I think I’ve mentioned before that the Empire has a grand and continuing Problem with making driver CDs for out-of-production Empirical systems available to customers who need them for one reason or another, and how much of a pain it is to have to burn them by hand and overnight them manually to the customers (our current best stopgap solution). I believe it’s a need that will never ever go away, and I’m a member of a team that is looking for a better way to meet the need.
Today, after a con-call meeting last week about ways and means, one of the White Hats in the Product group sent several of us part of an email someone had sent him, questioning why we are looking for ways to send physical media of the driver CDs to customers when All Right-Thinking Computer Manufacturers Should Force Their Customers to Download All the Drivers, Every Time. This imbecile said
“I would like for this team to map out a new policy that teaches consumer customers how to fish. Dispatching a CD should be the very last resort. Can customers go to their nearest kiosk, library, friend, relative and download drivers? They can and they should . . . not only does it prevent a dispatch, they will get their drivers sooner, the drivers will be more up to date/targeted to their platform, and they will be less likely to call us the next time they need them.”

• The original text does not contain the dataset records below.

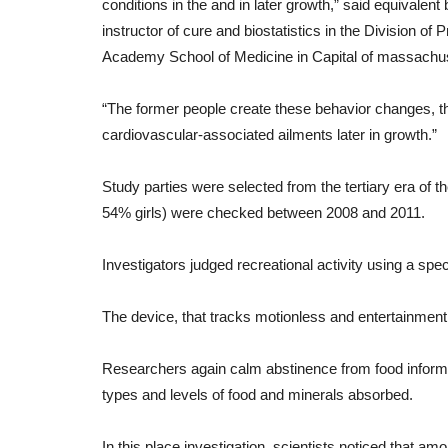
conditions
in
the
and
in
later
growth
,”
said
equivalent
instructor
of
cure
and
biostatistics
in
the
Division
of
P
engthen Your
10 Tips for Happy & Healthy
Academy
School
of
Medicine
in
Capital of massachu
Relationships
“
The
former
people
create
these
behavior
changes
,
t
 can do to boost your
cardiovascular-
associated
ailments
later
in
growth
.”
.
Study
parties
were
selected
from
the
tertiary
era
of
t
54%
girls
)
were
checked
between
2008
and
2011.
Investigators
judged
recreational activity
using
a
spec
The
device
,
that
tracks
motionless
and
entertainment
Researchers
again
calm
abstinence from food
inform
types
and
levels
of
food
and
minerals
absorbed
.
In this place
investigation
,
scientists
noticed
that
amo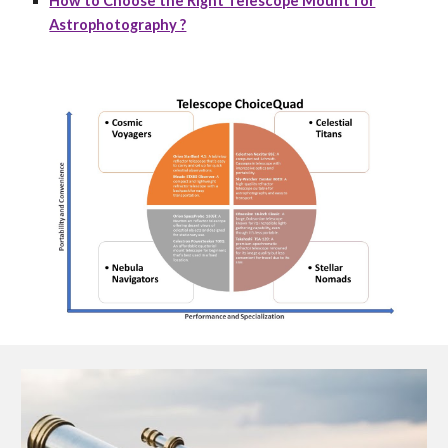
How to Choose the Right Telescope Mount for
Astrophotography ?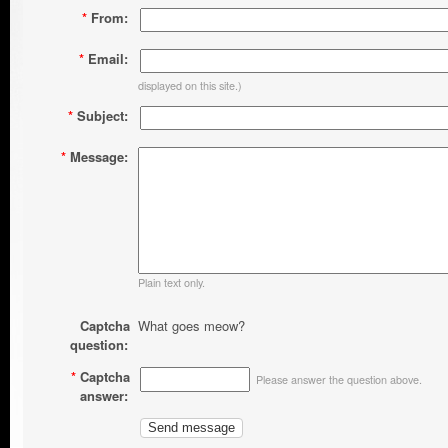
*
From:
*
Email:
displayed on this site.)
*
Subject:
*
Message:
Plain text only.
Captcha
What goes meow?
question:
*
Captcha
Please answer the question above.
answer:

(The correct answer, kiddies, is “we’ve been pushing exactly that solution for the last two years and it’s failed spectacularly because customers don’t BEHAVE that way.”) Our Lab Queen, the person who’s actually having to MAKE all these custom-burned CDs for Auric and case-escalation customers, answered
“Ideally, yes, but this is failing on the push thus far. People just seem to feel safer with the physical media. We all know they should be using the latest drivers on the web, and still we have this many requests.”
I was so annoyed by the effrontery of anyone still seriously propounding “let them eat downloads” that I went a lot further. I wrote the following back to everyone originally in the email exchange, and added copies to my outgoing great-grandboss, my incoming great-grandboss, and my great-great-grandboss. (I figured I don’t have to worry about copying great-great-great-grandboss; if g-g-gboss thinks he needs to see it, g-g-gboss will make sure he does.)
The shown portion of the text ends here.